▸ **GIVEN DATA**:
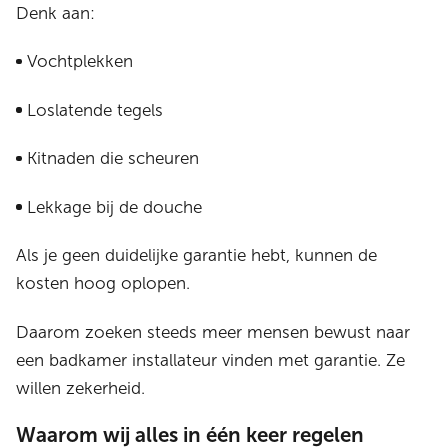
Denk aan:
Vochtplekken
Loslatende tegels
Kitnaden die scheuren
Lekkage bij de douche
Als je geen duidelijke garantie hebt, kunnen de
kosten hoog oplopen.
Daarom zoeken steeds meer mensen bewust naar
een badkamer installateur vinden met garantie. Ze
willen zekerheid.
Waarom wij alles in één keer regelen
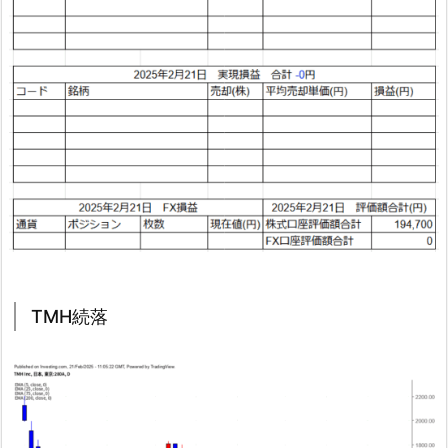
TMH続落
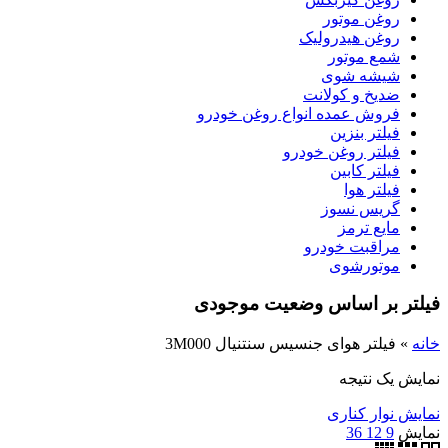
روغن موتور
روغن هیدرولیک
شمع موتور
شیشه شوی
ضدیخ و کولانت
فروش عمده انواع روغن خودرو
فیلتر بنزین
فیلتر روغن خودرو
فیلتر کابین
فیلتر هوا
گریس نسوز
مایع ترمز
مراقبت خودرو
موتورشوی
فیلتر بر اساس وضعیت موجودی
خانه
»
فیلتر هوای جنسیس سنتنیال 3M000
نمایش یک نتیجه
نمایش نوار کناری
نمایش
9
12
36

▸ **YOUR INSTRUCTIONS**: Transcribe the listing above verbatim. No picture belongs in the result.

▸ **SOLUTION TO THE EXERCISE**:
Denk aan:
Vochtplekken
Loslatende tegels
Kitnaden die scheuren
Lekkage bij de douche
Als je geen duidelijke garantie hebt, kunnen de
kosten hoog oplopen.
Daarom zoeken steeds meer mensen bewust naar
een badkamer installateur vinden met garantie. Ze
willen zekerheid.
Waarom wij alles in één keer regelen
TMH続落
روغن موتور
روغن هیدرولیک
شمع موتور
شیشه شوی
ضدیخ و کولانت
فروش عمده انواع روغن خودرو
فیلتر بنزین
فیلتر روغن خودرو
فیلتر کابین
فیلتر هوا
گریس نسوز
مایع ترمز
مراقبت خودرو
موتورشوی
فیلتر بر اساس وضعیت موجودی
خانه
»
فیلتر هوای جنسیس سنتنیال 3M000
نمایش یک نتیجه
نمایش نوار کناری
نمایش
9
12
36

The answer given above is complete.